US benchmark government yields moved modestly lower on a week-over-week basis, led by a -5-basis point decline in 10s to 1.19%. As per 10-year TIPS market pricing, the move was powered by a -10 bps drop in -10-year real yields to -1.15%, with breakevens up +5 bps as a partial countermove. On a month-over-month basis, 10-year nominal yields are now down -25 bps, led by -26 basis point decline in real yields. The 2-10s curve is seen roughly -18 bps bull-flatter over this time to current levels near +102 bps.
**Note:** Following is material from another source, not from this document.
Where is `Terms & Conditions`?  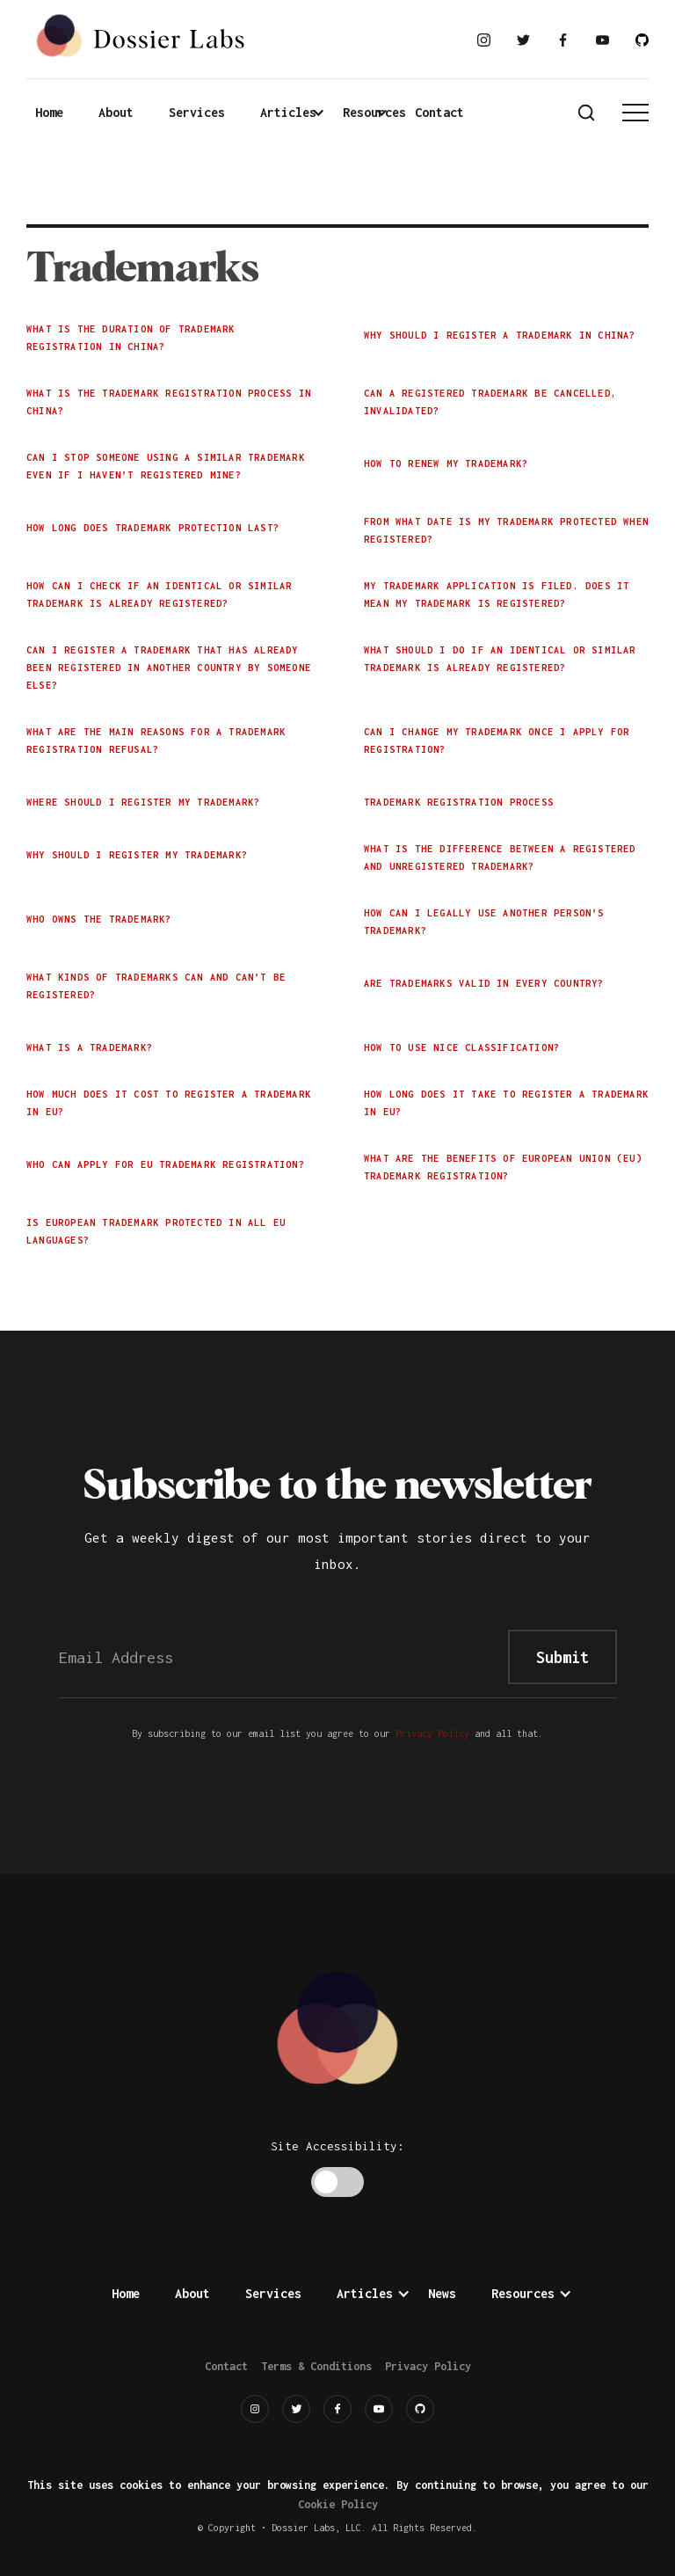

Credit spreads had a slight tightening bias in the higher-grade spectrum, but were seen a little wider in the lower grades. 10-year single-As narrowed in to 87 bps, while BBs moved out a couple to 247 basis points.

The economic calendar in the US is highlighted this week by Friday’s nonfarm payrolls reports, as investors prepare for consensus numbers of +900K on the headline (vs previous +850K), and a drop in the unemployment rate to 5.6% from the previous 5.9%. Also scheduled are Tuesday’s factory orders report, ADP employment, and Markit services & composite PMI on Wednesday, the trade balance on Thursday, and wholesale inventories & consumer credit to bring up the rear on Friday. Nothing is scheduled from the government supply calendar, but we do get next week’s supply announcement for 3s, 10s & 30s on Wednesday. We hear from three FOMC voting members this week -Bowman, Clarida, and Waller, as investors look for deeper insights from within the ranks from that of the recent FOMC statement and Powel testimony.